Increasing diversity in healthcare organizations benefits both the healthcare provider and the patient populations they serve.

To increase diversity and lower racial healthcare disparities, many hospitals and health systems are looking to their CDO for guidance moving forward.

Last year, CDO hires grew by 84%, making it the fastest growing C-suite title, according to LinkedIn.

Some health systems are going beyond hiring a CDO and are creating entire teams or councils to implement and foster best practices. 

Northwell Health formed the Emerging Leaders Diversity & Inclusion Council which is responsible for analyzing current conditions within the health system while seeking to implement best practices in 3 key areas:

• Onboarding
• Mentoring
• Succession Planning

Englewood Health assembled a Diversity and Inclusion Education Council consisting of 12 team members across all departments and leadership levels.  

Warren Geller, President and CEO of Englewood Health said, “Our country’s history of racism and current inequalities have impacted every aspect of life and, most importantly, our health and well-being. With the establishment of a Diversity and Inclusion Education Council we are committing to doing more and doing better for the communities we serve.”

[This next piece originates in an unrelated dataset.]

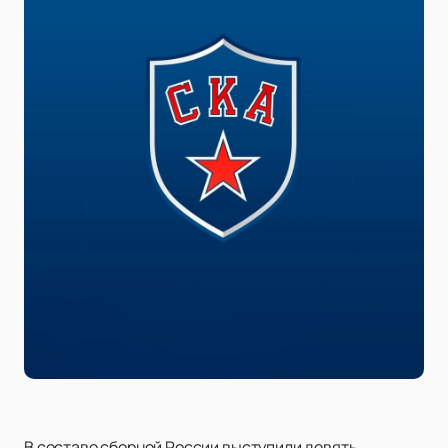
В составе сборной России выступили девять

More hospitals are providing educational resources and training programs for their staff members.

At Ochsner Health in Louisiana, they’ve rolled out training to address implicit bias across the organization. Melissa Love, VP of Professional Staff Services and The Office of Professional Well-Being said, “People are really curious. I’m seeing people be very surprised by their lack of knowledge, even those that think they’re very knowledgeable.” 

Hospitals are also participating in evaluation programs to help improve their DEI efforts. 

The HRC Foundation's Healthcare Equality Index (HEI) evaluates healthcare facilities nationwide based on non-discrimination & staff training, LGBTQ patient services & support, employee benefits & policies, and LGBTQ patient & community engagement. 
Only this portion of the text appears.